The Foreign-Cubed plaintiffs filed a petition for a writ of certiorari, which the Supreme Court granted after first requesting the views of the Solicitor General of the United States.

Respondents (the defendants in Morrison) and 15 amici1 (including various foreign governments) have argued that the Supreme Court should affirm the Second Circuit’s ruling — not on the basis of the Second Circuit’s reasoning, but because Section 10(b) of the Exchange Act does not apply to Foreign-Cubed transactions at all.

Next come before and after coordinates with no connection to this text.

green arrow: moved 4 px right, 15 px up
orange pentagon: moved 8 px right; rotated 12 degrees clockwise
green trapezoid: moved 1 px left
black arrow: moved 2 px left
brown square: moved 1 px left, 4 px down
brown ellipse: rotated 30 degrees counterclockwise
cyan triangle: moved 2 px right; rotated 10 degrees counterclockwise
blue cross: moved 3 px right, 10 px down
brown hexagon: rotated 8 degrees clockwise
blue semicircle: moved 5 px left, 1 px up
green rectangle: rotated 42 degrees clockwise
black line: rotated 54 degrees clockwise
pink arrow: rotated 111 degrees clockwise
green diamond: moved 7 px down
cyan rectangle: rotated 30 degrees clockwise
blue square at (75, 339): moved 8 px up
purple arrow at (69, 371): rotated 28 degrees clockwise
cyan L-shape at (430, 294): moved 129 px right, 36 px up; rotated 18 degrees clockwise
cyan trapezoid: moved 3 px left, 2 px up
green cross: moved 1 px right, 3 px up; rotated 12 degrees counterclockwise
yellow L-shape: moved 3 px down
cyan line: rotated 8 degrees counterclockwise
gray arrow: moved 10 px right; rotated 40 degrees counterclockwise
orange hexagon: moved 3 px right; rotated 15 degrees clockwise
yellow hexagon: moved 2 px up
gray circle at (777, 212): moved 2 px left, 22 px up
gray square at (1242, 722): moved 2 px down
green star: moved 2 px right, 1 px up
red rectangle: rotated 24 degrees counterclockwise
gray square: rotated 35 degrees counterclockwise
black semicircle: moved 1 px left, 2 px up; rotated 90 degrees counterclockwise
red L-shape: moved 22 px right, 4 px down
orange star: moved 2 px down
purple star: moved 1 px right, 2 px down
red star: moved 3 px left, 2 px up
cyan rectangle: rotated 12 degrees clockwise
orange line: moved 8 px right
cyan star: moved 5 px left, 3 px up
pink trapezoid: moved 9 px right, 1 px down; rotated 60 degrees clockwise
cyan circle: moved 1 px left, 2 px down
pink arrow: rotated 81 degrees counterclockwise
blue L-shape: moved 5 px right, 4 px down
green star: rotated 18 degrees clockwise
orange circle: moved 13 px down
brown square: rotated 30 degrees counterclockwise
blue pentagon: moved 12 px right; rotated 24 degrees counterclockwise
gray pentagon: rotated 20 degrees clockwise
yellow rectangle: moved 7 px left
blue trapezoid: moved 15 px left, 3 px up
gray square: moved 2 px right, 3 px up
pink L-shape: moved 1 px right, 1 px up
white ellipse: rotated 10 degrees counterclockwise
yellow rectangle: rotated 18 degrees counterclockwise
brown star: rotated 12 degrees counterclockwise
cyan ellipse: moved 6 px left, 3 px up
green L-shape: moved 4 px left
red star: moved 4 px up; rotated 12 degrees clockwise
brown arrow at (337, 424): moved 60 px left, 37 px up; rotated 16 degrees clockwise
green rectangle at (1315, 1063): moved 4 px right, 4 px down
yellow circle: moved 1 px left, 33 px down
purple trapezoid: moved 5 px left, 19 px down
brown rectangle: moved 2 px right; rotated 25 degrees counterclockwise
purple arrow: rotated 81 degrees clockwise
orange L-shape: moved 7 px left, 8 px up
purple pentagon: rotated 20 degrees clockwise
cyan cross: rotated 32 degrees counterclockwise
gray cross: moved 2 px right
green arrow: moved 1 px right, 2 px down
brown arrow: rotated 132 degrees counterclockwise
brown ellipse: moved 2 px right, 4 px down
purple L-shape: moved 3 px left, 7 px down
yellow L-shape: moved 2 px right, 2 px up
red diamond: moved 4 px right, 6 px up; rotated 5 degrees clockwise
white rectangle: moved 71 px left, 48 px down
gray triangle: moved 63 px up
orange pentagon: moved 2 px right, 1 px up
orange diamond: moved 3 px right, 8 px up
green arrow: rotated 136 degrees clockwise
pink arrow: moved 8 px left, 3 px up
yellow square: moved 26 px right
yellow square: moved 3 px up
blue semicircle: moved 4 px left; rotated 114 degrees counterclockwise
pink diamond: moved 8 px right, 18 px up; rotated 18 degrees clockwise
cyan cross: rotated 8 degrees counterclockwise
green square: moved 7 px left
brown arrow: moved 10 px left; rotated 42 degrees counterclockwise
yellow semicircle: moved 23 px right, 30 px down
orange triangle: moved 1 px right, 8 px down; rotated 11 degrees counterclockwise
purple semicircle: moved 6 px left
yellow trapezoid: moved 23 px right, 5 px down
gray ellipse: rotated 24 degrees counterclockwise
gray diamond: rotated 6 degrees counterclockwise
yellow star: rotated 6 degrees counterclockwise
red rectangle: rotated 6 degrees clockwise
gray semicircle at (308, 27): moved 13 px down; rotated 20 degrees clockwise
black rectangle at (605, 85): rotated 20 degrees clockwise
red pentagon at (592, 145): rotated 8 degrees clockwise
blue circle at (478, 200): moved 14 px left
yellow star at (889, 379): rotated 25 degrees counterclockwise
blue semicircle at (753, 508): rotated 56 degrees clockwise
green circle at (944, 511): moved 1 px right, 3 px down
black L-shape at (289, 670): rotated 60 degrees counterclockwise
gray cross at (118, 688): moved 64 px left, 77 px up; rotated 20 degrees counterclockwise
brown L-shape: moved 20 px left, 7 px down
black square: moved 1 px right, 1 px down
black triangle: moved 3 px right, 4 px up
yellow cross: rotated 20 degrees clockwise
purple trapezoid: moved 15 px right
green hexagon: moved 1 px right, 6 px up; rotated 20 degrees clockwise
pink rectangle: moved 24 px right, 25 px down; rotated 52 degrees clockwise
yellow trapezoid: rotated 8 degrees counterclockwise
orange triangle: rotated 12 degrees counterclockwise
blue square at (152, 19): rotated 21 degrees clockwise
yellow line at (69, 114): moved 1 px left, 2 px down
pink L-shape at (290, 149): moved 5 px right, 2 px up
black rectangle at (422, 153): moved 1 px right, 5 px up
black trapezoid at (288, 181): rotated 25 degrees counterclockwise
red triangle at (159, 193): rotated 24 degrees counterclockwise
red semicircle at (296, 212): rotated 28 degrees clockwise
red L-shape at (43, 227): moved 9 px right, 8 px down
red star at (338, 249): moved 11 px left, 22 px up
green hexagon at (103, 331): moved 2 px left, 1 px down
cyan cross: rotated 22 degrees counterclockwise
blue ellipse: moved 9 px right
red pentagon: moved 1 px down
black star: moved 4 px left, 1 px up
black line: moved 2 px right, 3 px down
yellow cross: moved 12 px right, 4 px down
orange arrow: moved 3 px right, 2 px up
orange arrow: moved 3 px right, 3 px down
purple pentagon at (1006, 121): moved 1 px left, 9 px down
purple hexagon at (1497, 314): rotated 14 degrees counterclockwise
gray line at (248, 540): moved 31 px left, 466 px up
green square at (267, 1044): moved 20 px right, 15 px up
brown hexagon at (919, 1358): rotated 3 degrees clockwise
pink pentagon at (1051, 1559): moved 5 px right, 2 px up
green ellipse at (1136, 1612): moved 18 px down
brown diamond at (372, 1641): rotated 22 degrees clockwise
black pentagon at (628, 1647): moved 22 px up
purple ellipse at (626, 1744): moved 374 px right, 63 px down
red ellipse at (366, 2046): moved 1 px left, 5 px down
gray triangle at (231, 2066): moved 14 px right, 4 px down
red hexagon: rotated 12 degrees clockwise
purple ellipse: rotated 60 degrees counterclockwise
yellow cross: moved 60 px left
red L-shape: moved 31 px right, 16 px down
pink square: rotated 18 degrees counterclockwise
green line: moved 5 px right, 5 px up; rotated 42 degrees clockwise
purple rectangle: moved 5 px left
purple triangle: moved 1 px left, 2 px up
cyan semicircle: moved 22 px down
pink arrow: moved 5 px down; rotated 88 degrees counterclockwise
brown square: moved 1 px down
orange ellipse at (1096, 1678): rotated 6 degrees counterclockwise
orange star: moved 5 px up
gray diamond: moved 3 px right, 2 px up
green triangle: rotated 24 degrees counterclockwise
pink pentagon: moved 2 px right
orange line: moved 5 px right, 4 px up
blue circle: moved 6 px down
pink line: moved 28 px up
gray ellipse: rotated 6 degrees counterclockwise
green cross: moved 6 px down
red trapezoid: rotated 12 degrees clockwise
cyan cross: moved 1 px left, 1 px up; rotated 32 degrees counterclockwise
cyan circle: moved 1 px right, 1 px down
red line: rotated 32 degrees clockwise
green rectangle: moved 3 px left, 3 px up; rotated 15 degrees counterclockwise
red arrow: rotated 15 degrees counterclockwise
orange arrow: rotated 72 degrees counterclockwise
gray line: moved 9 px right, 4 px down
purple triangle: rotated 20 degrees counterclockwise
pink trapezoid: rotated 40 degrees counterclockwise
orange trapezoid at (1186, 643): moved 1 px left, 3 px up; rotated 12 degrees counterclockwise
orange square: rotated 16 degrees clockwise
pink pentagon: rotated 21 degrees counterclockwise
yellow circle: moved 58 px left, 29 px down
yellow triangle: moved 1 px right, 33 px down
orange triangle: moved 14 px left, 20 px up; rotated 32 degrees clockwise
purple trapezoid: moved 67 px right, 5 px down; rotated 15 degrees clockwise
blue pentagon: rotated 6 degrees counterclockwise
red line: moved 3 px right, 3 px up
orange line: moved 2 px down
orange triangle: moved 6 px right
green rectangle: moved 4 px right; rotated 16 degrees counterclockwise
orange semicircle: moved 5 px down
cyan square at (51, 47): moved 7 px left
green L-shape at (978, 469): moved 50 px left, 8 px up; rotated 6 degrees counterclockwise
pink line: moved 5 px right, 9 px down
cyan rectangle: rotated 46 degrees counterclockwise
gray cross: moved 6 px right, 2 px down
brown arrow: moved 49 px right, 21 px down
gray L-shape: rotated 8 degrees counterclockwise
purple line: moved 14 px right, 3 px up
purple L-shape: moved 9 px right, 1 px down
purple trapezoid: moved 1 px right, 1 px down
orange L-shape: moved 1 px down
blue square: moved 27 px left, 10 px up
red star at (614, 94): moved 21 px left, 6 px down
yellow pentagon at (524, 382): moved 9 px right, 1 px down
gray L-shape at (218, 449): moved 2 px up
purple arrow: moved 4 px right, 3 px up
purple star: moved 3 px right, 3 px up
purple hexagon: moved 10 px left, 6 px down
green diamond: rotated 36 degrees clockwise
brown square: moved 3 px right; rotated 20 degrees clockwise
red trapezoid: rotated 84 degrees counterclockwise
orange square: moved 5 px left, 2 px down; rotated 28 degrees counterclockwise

Respondents and their amici have argued that such a result would accord with the Court’s presumption against extraterritoriality in Empagran and Microsoft, and it would be consistent with the Court’s decision in Stoneridge Inv. Partners, LLC v. Scientific-Atlanta, Inc., 552 U.S. 148 (2008), in which the Court held that the private right of action under Section 10(b) should not be expanded judicially beyond its present boundaries. Indeed, in Stoneridge, the Supreme Court expressed concern that, with any further expansion of Section 10(b)’s private right of action, “[o]verseas firms with no other exposure to our securities laws could be deterred from doing business here.” Given possible consequences of this nature, the Court held, “[t]he decision to extend the cause of action is for Congress, not for us.”

The United States also filed an amicus brief in the Morrison case. The government argued that the United States Securities and Exchange Commission (“SEC”) properly may enforce the federal securities laws extraterritorially against foreign issuers, even where their securities were offered only on foreign exchanges. While the government argued that it could enforce Section 10(b) under those circumstances so long as material, significant conduct occurred in the United States, it contended that Foreign-Cubed purchasers could not bring private actions to do so unless that conduct “directly caused” their claimed losses.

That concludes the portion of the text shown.